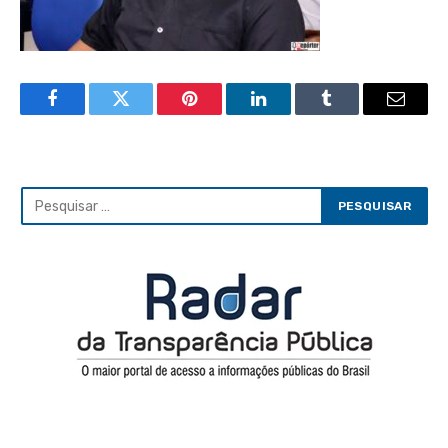
Facebook
Twitter
Pinterest
LinkedIn
Tumblr
Email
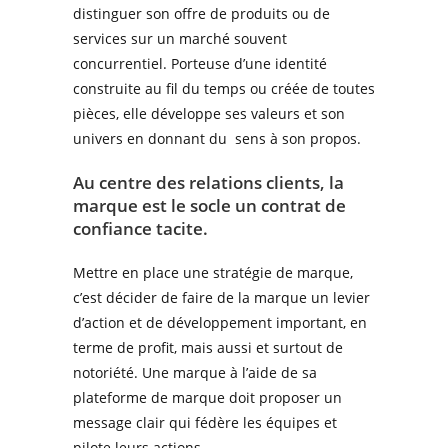
distinguer son offre de produits ou de
services sur un marché souvent
concurrentiel. Porteuse d’une identité
construite au fil du temps ou créée de toutes
pièces, elle développe ses valeurs et son
univers en donnant du
sens à son propos.
Au centre des relations clients, la
marque est le socle un contrat de
confiance tacite.
Mettre en place une stratégie de marque,
c’est décider de faire de la marque un levier
d’action et de développement important, en
terme de profit, mais aussi et surtout de
notoriété. Une marque à l’aide de sa
plateforme de marque doit proposer un
message clair qui fédère les équipes et
pilote leurs actions.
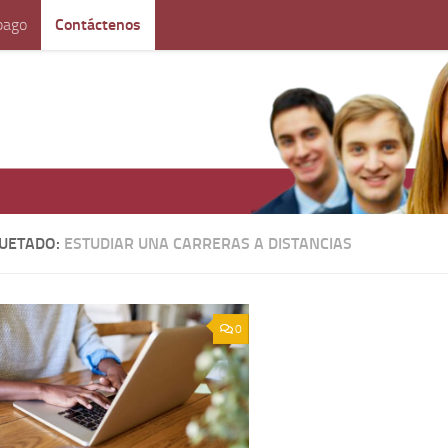
pago
Contáctenos
QUETADO:
ESTUDIAR UNA CARRERAS A DISTANCIAS
0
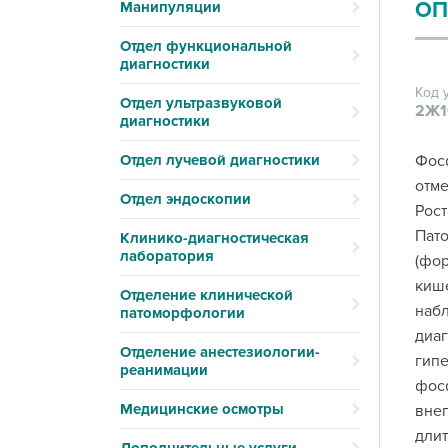
ОП
Манипуляции
Отдел функциональной
диагностики
Код 
Отдел ультразвуковой
2Ж1
диагностики
Отдел лучевой диагностики
Фосф
отме
Отдел эндоскопии
Рост
Пато
Клинико-диагностическая
лаборатория
(фор
кише
Отделение клинической
набл
патоморфологии
диаг
Отделение анестезиологии-
гипе
реанимации
фосф
Медицинские осмотры
внеп
дли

○ ○ ○ ○ ○ ○ ○

**Task:** For each line in the data that holds the word "marque", copy the line.

**Response:**
marque est le socle un contrat de
Mettre en place une stratégie de marque,
c’est décider de faire de la marque un levier
notoriété. Une marque à l’aide de sa
plateforme de marque doit proposer un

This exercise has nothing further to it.